2. The Muppets will certainly go far – they’ve got legs

Because my memories of the Muppets seem to be completely grounded in The Muppet Show, and fairly selectively at that, I’d forgotten that Muppets are actually meant to have legs, and the big screen and big budget allowed this conceit to be thoroughly explored. From riding a bike to sitting on a log in a swamp, Kermit behaves like any frog with legs would; so you have to applaud the technical wizardry and commitment (including Jim Henson spending a week in a hollow drum under a log in a swamp) to pull off that illusion.
(Of course, that doesn’t stop them doing the bobbing along walking thing that marks them out as Muppets whenever they move from any point to any other point. A walk which I spent most of my childhood doing, and my mother attempting to train me out of.)
3. You can convince pretty much anyone to be in a Muppet movie

What’s the best cast list of any film from the Seventies? The Godfather? The Deer Hunter? I’d argue it could be The Muppet Movie. What other movie could convincingly claim to have the best comedy cast of the decade? Not only does it have the freakin’ Muppets, but most movies would be happy to have one or two of the list of cameos above. As long, of course, as they got their Seventies counterparts; there’s a fair few names on that list that are now past their best, and that’s the ones that haven’t gone to the big Muppet show in the sky. But at the time, this was an impressive list. As the original series mustered one guest star a week, the net effect of this was like watching about two dozen episodes that had been ground up in a blender and then thrown at the screen.
4. You don’t even have to convince them to be onscreen

The other observation from the end credits is how many of the Muppet performers double up.

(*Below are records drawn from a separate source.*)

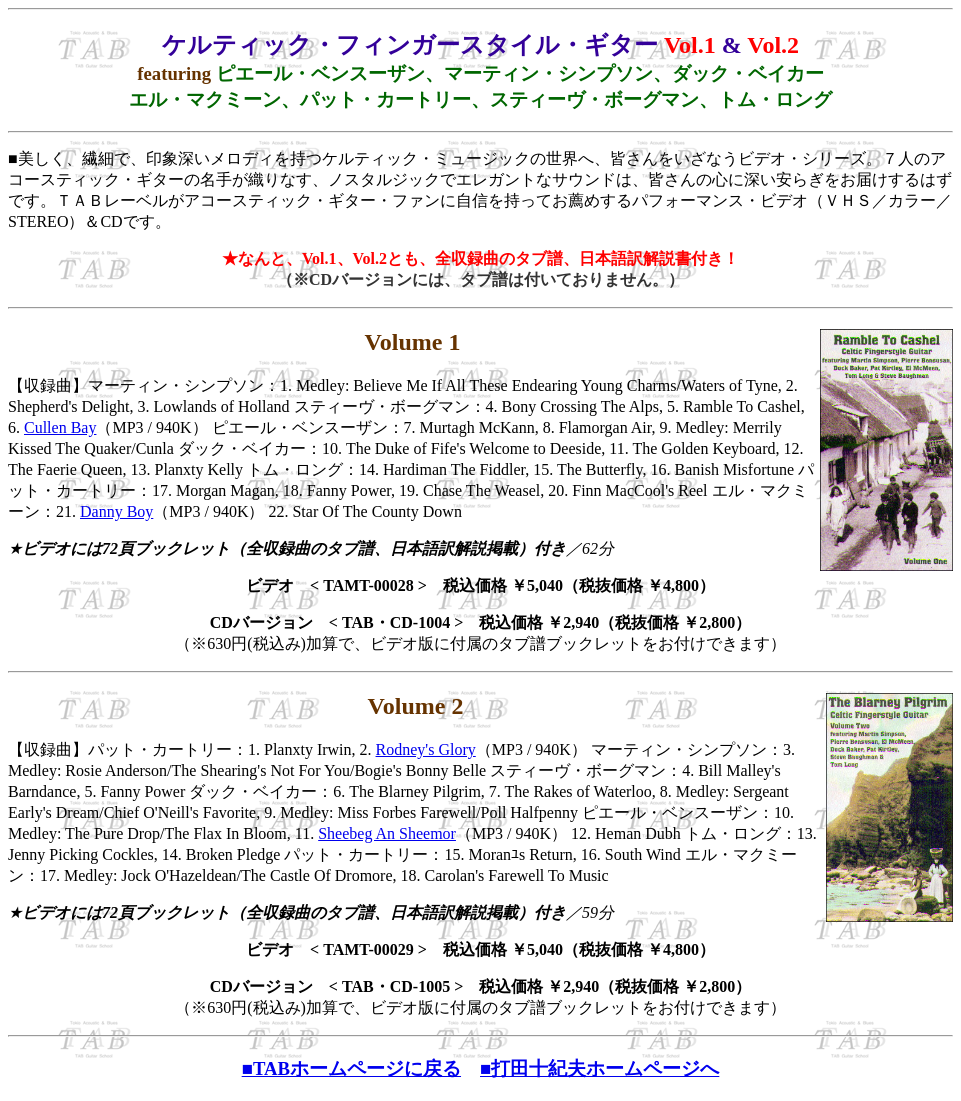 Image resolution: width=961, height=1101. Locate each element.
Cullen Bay (60, 427)
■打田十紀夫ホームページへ (599, 1068)
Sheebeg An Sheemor (387, 833)
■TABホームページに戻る (351, 1068)
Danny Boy (116, 511)
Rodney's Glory (426, 749) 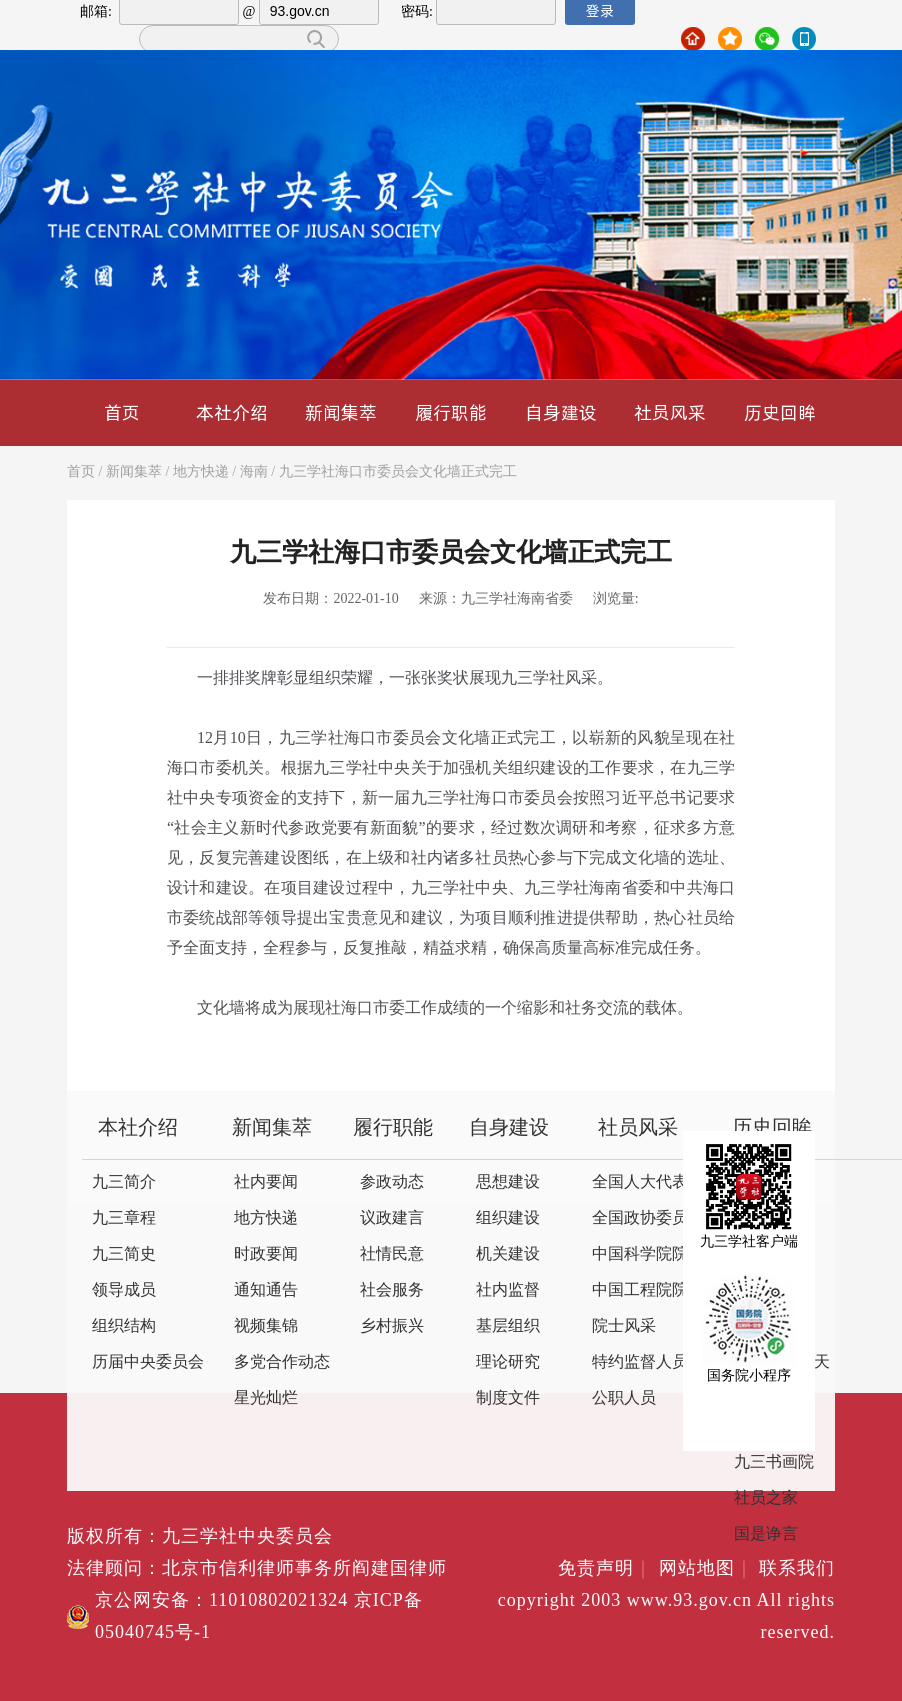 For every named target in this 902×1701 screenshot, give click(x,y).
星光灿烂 (266, 1398)
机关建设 (508, 1254)
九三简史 (124, 1254)
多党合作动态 (282, 1362)
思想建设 (508, 1182)
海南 (254, 472)
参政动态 (392, 1182)
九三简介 (124, 1182)
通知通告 (266, 1290)
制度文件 (508, 1398)
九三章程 (124, 1218)
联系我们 (797, 1569)
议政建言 (392, 1218)
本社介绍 (232, 412)
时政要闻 (266, 1254)
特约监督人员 (640, 1362)
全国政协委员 (640, 1218)
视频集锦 (266, 1326)
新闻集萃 (341, 412)
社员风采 (670, 412)
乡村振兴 (392, 1326)
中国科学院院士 (648, 1254)
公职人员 (624, 1398)
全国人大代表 (640, 1182)
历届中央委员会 (148, 1362)
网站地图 (706, 1569)
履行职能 (451, 412)
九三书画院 (774, 1462)
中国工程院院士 (648, 1290)
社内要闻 (266, 1182)
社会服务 (392, 1290)
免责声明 (605, 1569)
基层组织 (508, 1326)
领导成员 (124, 1290)
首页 (122, 412)
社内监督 (508, 1290)
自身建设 (561, 412)
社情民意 (392, 1254)
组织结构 (124, 1326)
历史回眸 (780, 412)
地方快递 (201, 472)
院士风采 (624, 1326)
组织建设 (508, 1218)
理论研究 (508, 1362)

Frank Oz, for example, portrays Miss Piggy, Fozzie and Animal, and Jim Henson is not only Kermit but Dr. Teeth. So who’s putting their arms up these Muppets? The answer, it seems, is quite a lot of people, including some well known names; John Landis, of all people, was making Grover’s mouth move, and according to him Tim Burton was also in that crowd (as a Muppet, obviously). The memorable days when both of them were actually making good movies…
5. The best bits, as always, are the bits with just the Muppets

But for all of those celebrity appearances, the best bits – in fact, by and large all of the good bits – of The Muppet Movie are the bits with just Muppets in. From the moment when Kermit turns out to be a much better comedian than Dom DeLuise (and for anyone old enough to remember The Cannonball Run, they’ll know how easy that is), the movie soars whenever the Muppets are on screen; at least in comparison to whenever the celebrities turn up and the film invariably stalls. The three exceptions to this are Charles Durning and Austin Pendleton, who have the job of driving the plot, such as it is, to the end of the movie, and aren’t bad, and Big Bird, who’s not a Muppet Show Muppet, but is still more entertaining in his – her – its – appearance than most of the Hollywood talent.
So overall the first Muppet movie is a mixed bag; extra celebrities, but at the same time a loss of the sketches that made so many love the Muppet Show in the first place. It was also astonishingly meta, to a level that would probably have made Christopher Nolan scratch his head; when The Electric Mayhem manage to locate Kermit based on the screenplay that he gave them earlier, it’s the equivalent of the giant Animal turning to face the audience and winking. But a new formula was being constructed, and it would be attempted a couple more times in Jim Henson’s lifetime.